[What to produce]
List every line in this data where the string "avec" occurs.

(Collected data)
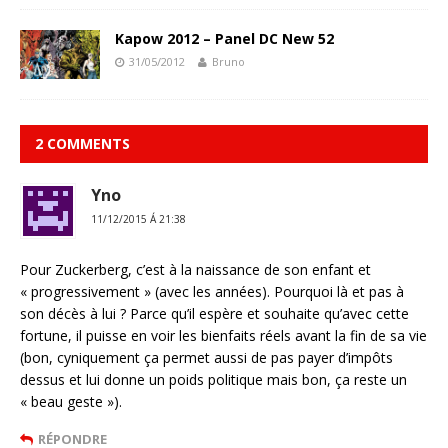
Kapow 2012 – Panel DC New 52
31/05/2012
Bruno
2 COMMENTS
Yno
11/12/2015 Á 21:38
Pour Zuckerberg, c’est à la naissance de son enfant et
« progressivement » (avec les années). Pourquoi là et pas à
son décès à lui ? Parce qu’il espère et souhaite qu’avec cette
fortune, il puisse en voir les bienfaits réels avant la fin de sa vie
(bon, cyniquement ça permet aussi de pas payer d’impôts
dessus et lui donne un poids politique mais bon, ça reste un
« beau geste »).
RÉPONDRE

[Task solution]
« progressivement » (avec les années). Pourquoi là et pas à
son décès à lui ? Parce qu’il espère et souhaite qu’avec cette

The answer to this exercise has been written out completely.